▸ What you need to do: Without including any picture, transcribe the entries below word for word.

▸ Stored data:
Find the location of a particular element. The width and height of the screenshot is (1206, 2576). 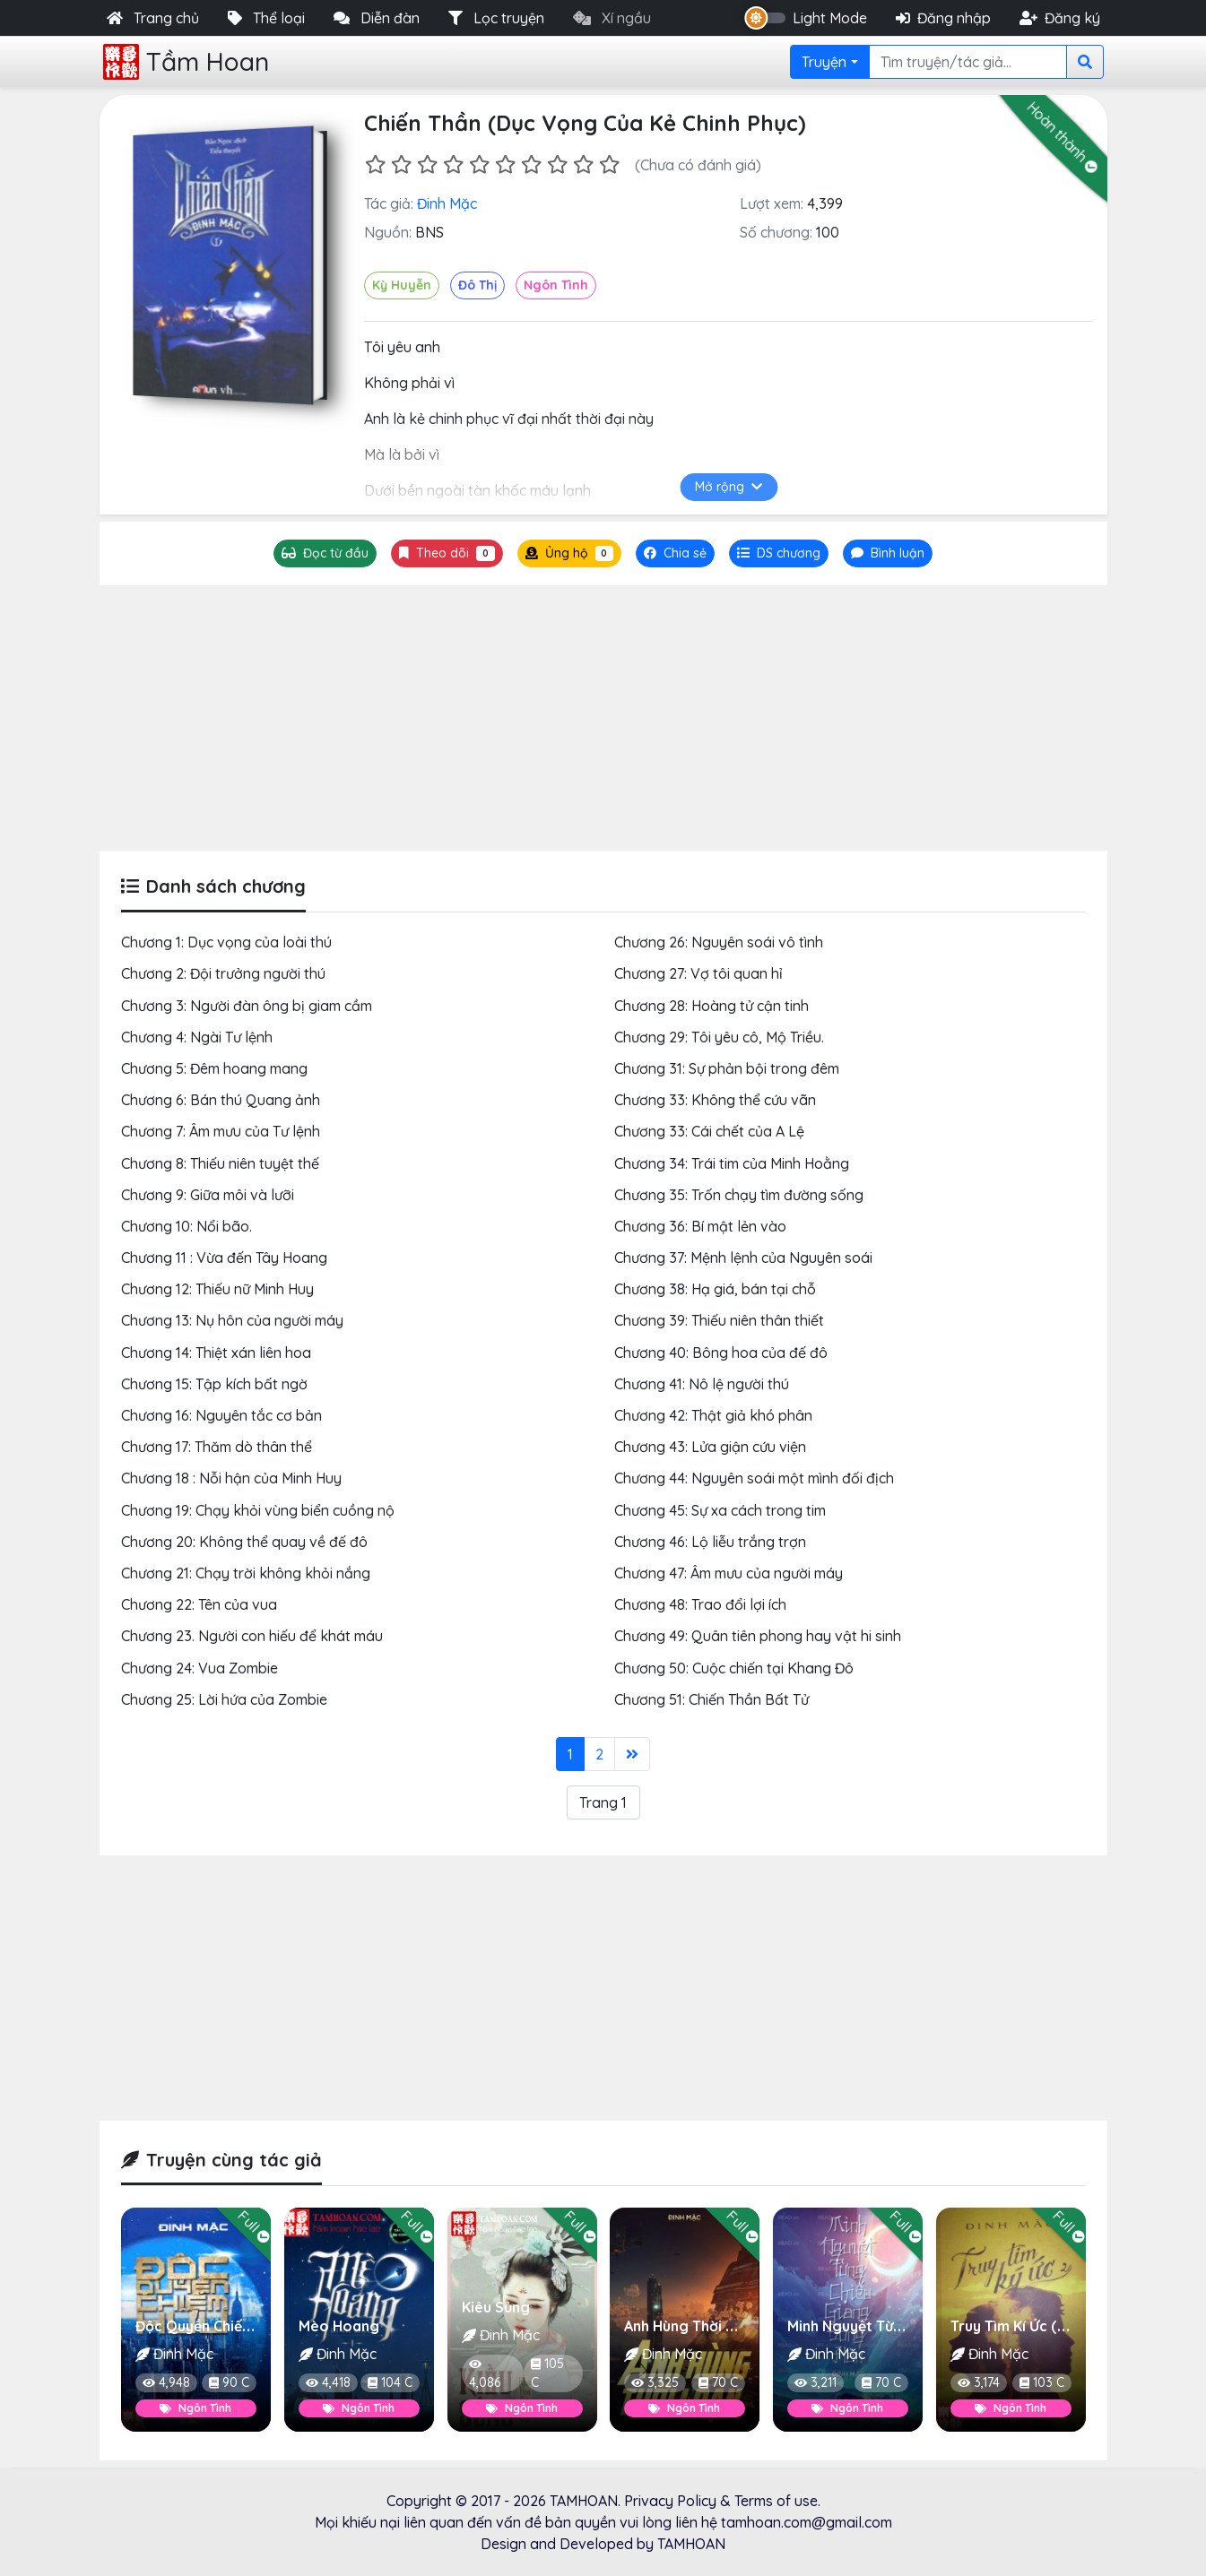

Chương 17: Thăm dò thân thể is located at coordinates (216, 1447).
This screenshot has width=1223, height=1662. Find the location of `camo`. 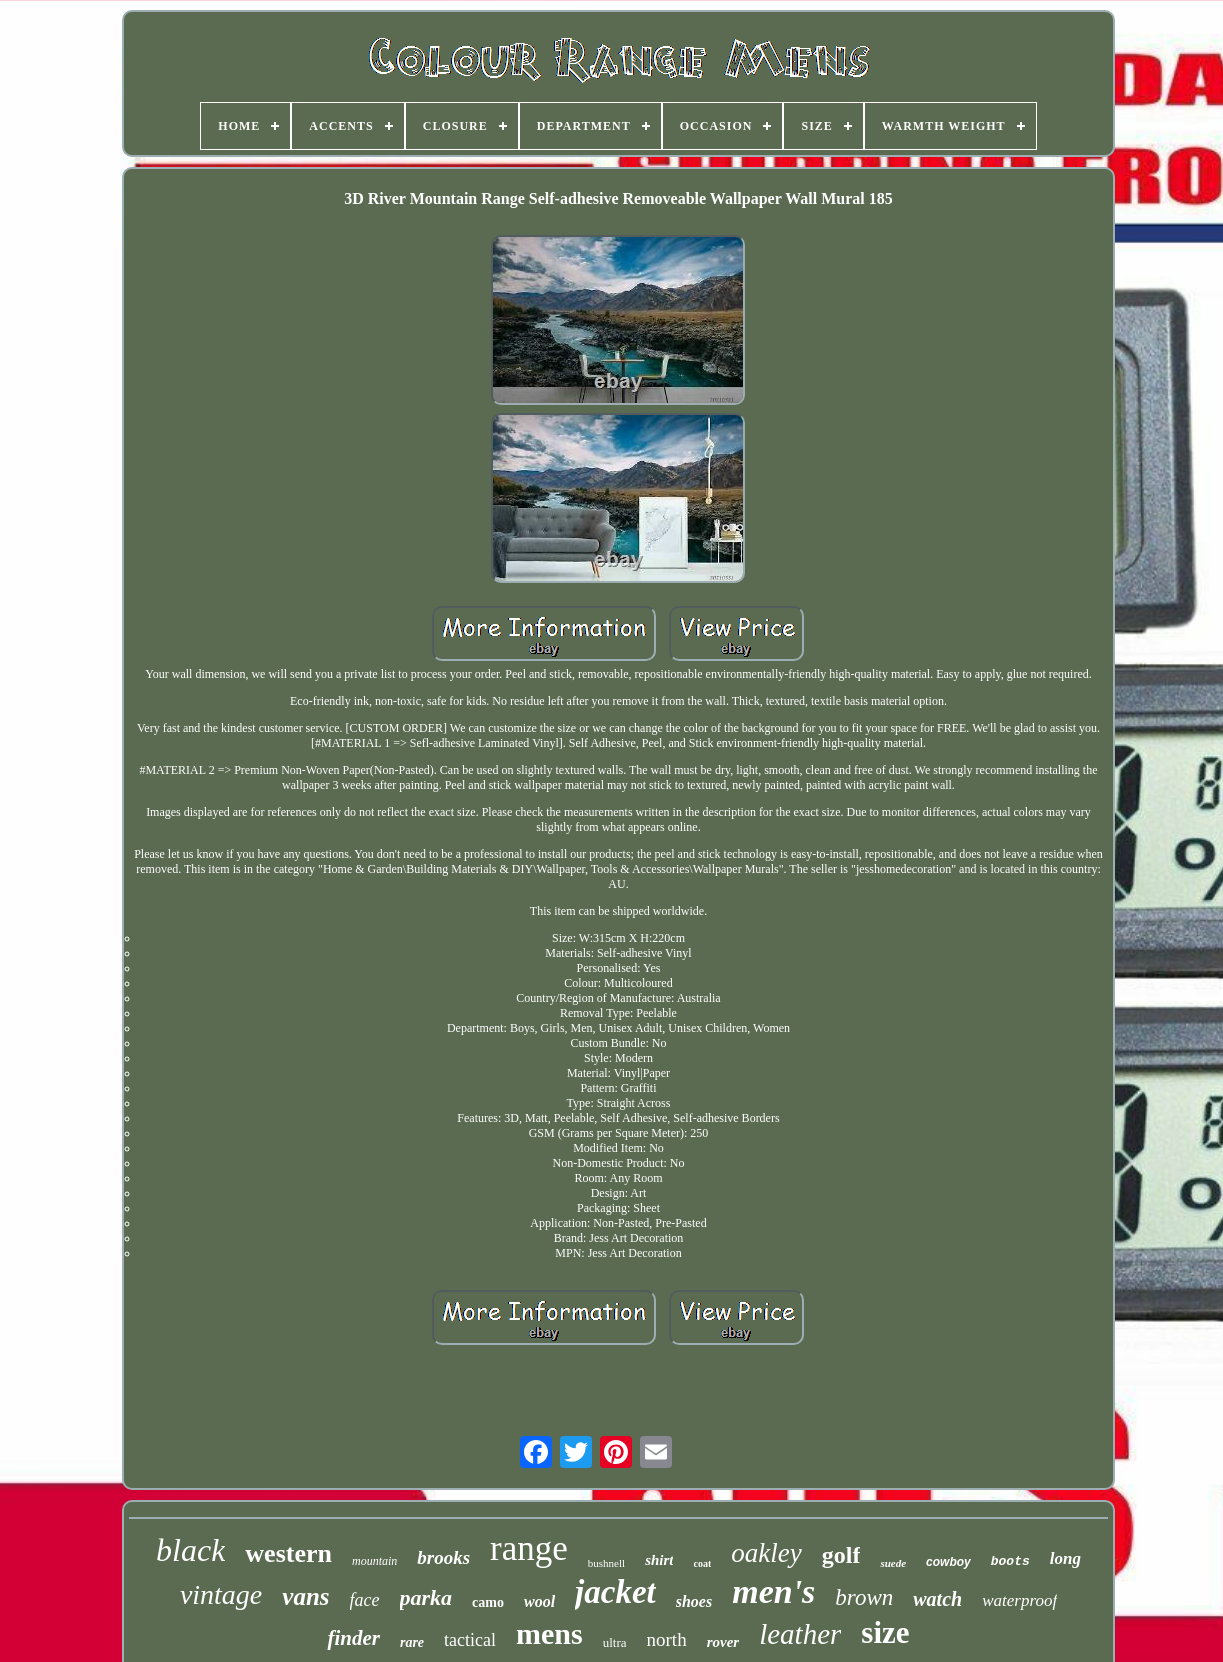

camo is located at coordinates (488, 1602).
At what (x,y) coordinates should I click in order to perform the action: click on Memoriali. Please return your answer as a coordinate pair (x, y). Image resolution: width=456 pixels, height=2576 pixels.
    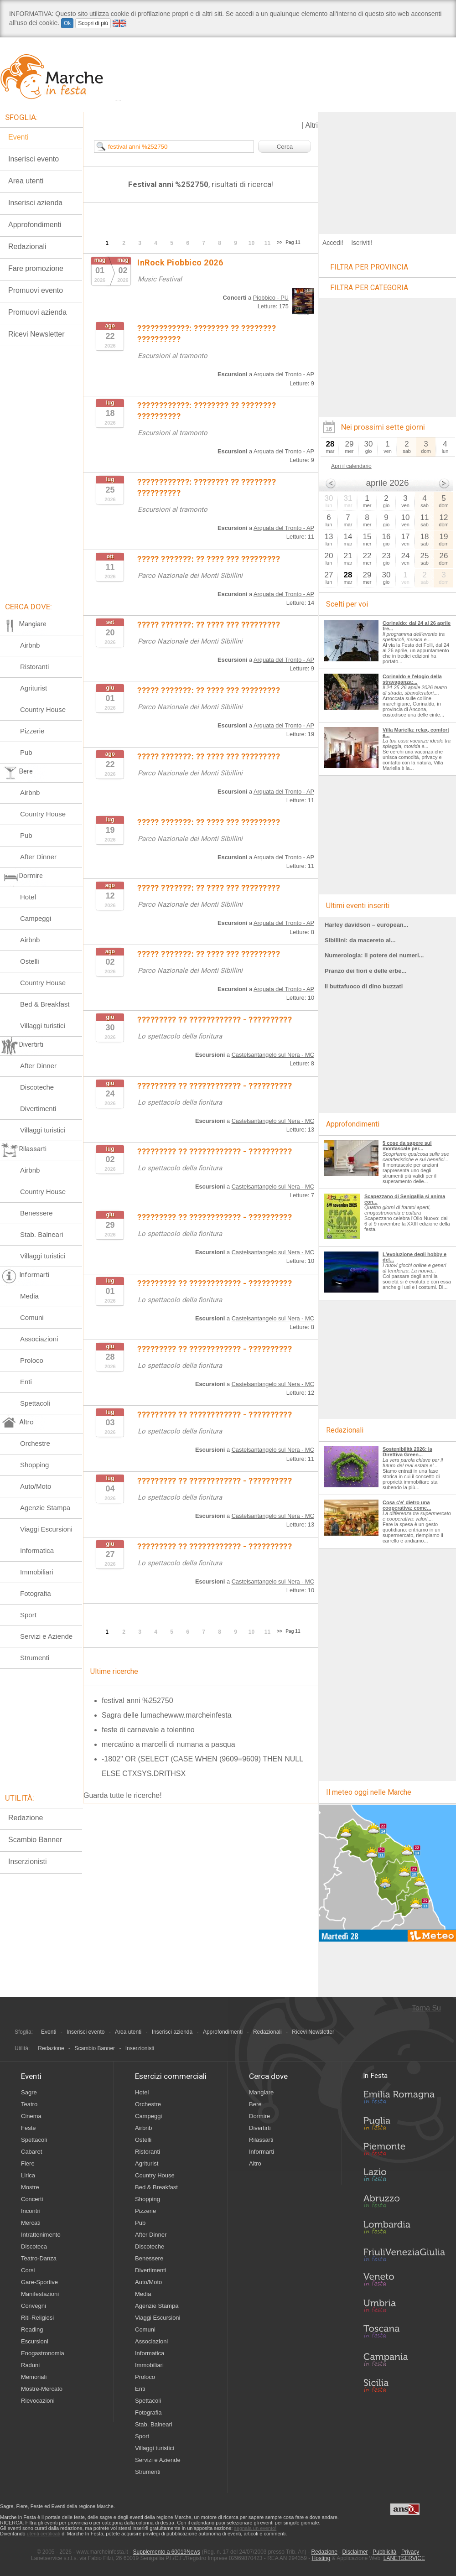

▸ Task answer:
Find the location of a particular element. The width and height of the screenshot is (1206, 2576). 

Chương 17: Thăm dò thân thể is located at coordinates (216, 1447).
This screenshot has width=1223, height=1662. Find the location of `camo`. 

camo is located at coordinates (488, 1602).
At what (x,y) coordinates should I click in order to perform the action: click on Memoriali. Please return your answer as a coordinate pair (x, y). Image resolution: width=456 pixels, height=2576 pixels.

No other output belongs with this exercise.